The mix-up highlighted a significant complication that has become an almost daily annoyance for Deeds and Moran: How can two veteran local politicians compete with a candidate who has pop stars recording his robocalls and a former president with whom to barnstorm the state?

The challenge of running against a celebrity candidate is not new -- just ask Sen. John McCain (R-Ariz.), who tried a variety of strategies to counter the enormous crowds and round-the-clock media entourage that followed Barack Obama across the country last year. But the problem is new in Virginia, where voters are still learning the names of two candidates and the third spent another day yesterday flanked by Clinton.

So far, Moran and Deeds have responded with a mix of humor and quiet confidence, insisting that a succession of star-studded events might work during a vast presidential campaign but could turn off the engaged activists who are likely to show up for a low-turnout primary. Both say they prefer low-key community events with local party chairs, mayors and state legislators who have endorsed their efforts.

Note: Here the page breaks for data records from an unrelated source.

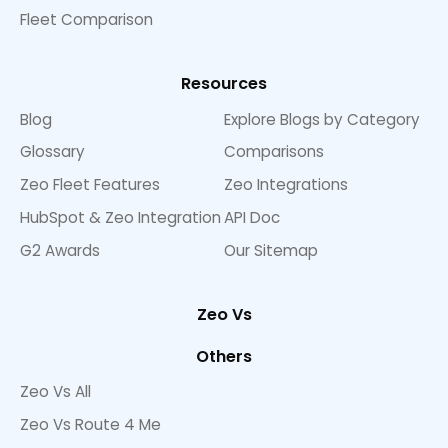
Fleet Comparison
Resources
Blog
Explore Blogs by Category
Glossary
Comparisons
Zeo Fleet Features
Zeo Integrations
HubSpot & Zeo Integration
API Doc
G2 Awards
Our Sitemap
Zeo Vs
Others
Zeo Vs All
Zeo Vs Route 4 Me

"To me, it's a little risky," said Steve Jarding, Moran's senior strategist. "These are very discerning voters. I don't think they get wowed by that."

Deeds, who represents rural Bath County, has been working hard in Roanoke, Martinsville and Staunton, hopeful that Moran and McAuliffe will split votes in Northern Virginia and leave downstate up for grabs. Those areas might be immune to the charms of politically active celebrities.

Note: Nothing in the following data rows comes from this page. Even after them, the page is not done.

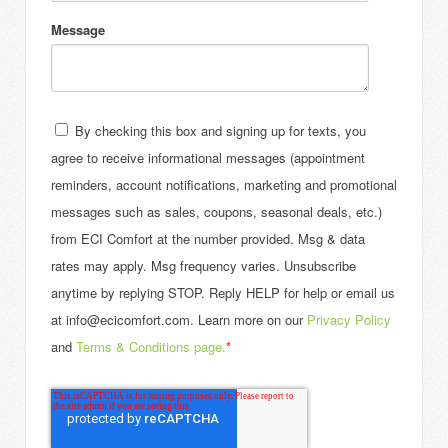
Message
By checking this box and signing up for texts, you
agree to receive informational messages (appointment
reminders, account notifications, marketing and promotional
messages such as sales, coupons, seasonal deals, etc.)
from ECI Comfort at the number provided. Msg & data
rates may apply. Msg frequency varies. Unsubscribe
anytime by replying STOP. Reply HELP for help or email us
at info@ecicomfort.com. Learn more on our
Privacy Policy
and
Terms & Conditions page.
*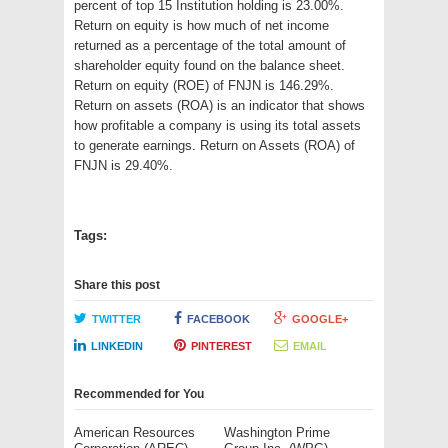
percent of top 15 Institution holding is 23.00%.
Return on equity is how much of net income
returned as a percentage of the total amount of
shareholder equity found on the balance sheet.
Return on equity (ROE) of FNJN is 146.29%.
Return on assets (ROA) is an indicator that shows
how profitable a company is using its total assets
to generate earnings. Return on Assets (ROA) of
FNJN is 29.40%.
Tags:
Share this post
TWITTER
FACEBOOK
GOOGLE+
LINKEDIN
PINTEREST
EMAIL
Recommended for You
American Resources
Washington Prime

"I feel a little hypocritical about this, because we're campaigning down here with the biggest celebrity around -- his name is Rick Boucher," joked Deeds campaign manager Joe Abbey, referring to the southwest Virginia Democratic congressman who has endorsed Deeds's effort. "That guy is Elvis down there."

Moran's supporters include the mayor of Richmond, where the TV station that bungled his photo got it right a day later.

A major challenge for Moran and Deeds will come in the fierce competition for the public's attention as the June 9 primary draws closer. During last year's presidential race, it was McCain who battled the rock-star fanfare of Obama's campaign. The Republican nominee attempted to turn Obama's advantage against him, running advertisements featuring footage of Paris Hilton and mocking Obama as "the biggest celebrity in the world."

"There's a finite amount of oxygen in any room, and that holds true for politics," said Steve Schmidt, McCain's chief strategist. "The more oxygen taken up by the better-known, well-funded, even famous candidate, the less oxygen there is for their opponent."

For McAuliffe, the big-name headliners have been drawing that oxygen in the form of buzz and free media attention, reminding voters that the primary is coming. The campaign is also hoping it will spark interest with young voters who were turned on to politics during last year's presidential election but have not been involved locally. McAuliffe is also reaching out to African Americans, a crucial constituency for the Democratic primary.